## Records supplied:
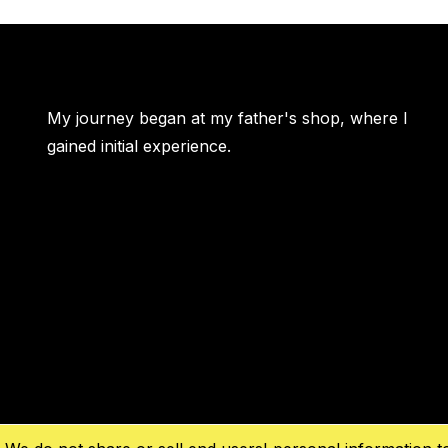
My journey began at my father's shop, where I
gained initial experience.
---
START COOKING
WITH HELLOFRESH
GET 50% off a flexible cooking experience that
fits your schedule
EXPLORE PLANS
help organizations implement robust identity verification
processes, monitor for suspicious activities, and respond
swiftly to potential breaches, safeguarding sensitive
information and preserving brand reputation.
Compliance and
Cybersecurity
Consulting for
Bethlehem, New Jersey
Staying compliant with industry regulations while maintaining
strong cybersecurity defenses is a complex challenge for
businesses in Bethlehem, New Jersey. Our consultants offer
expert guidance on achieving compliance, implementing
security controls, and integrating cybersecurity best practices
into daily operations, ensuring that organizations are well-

## What you will do:
After locating the line holding "Consulting for" above, output exactly that line and every line after it through the line holding "security controls, and". Include nothing else.

## Solution for this problem:
Consulting for
Bethlehem, New Jersey
Staying compliant with industry regulations while maintaining
strong cybersecurity defenses is a complex challenge for
businesses in Bethlehem, New Jersey. Our consultants offer
expert guidance on achieving compliance, implementing
security controls, and integrating cybersecurity best practices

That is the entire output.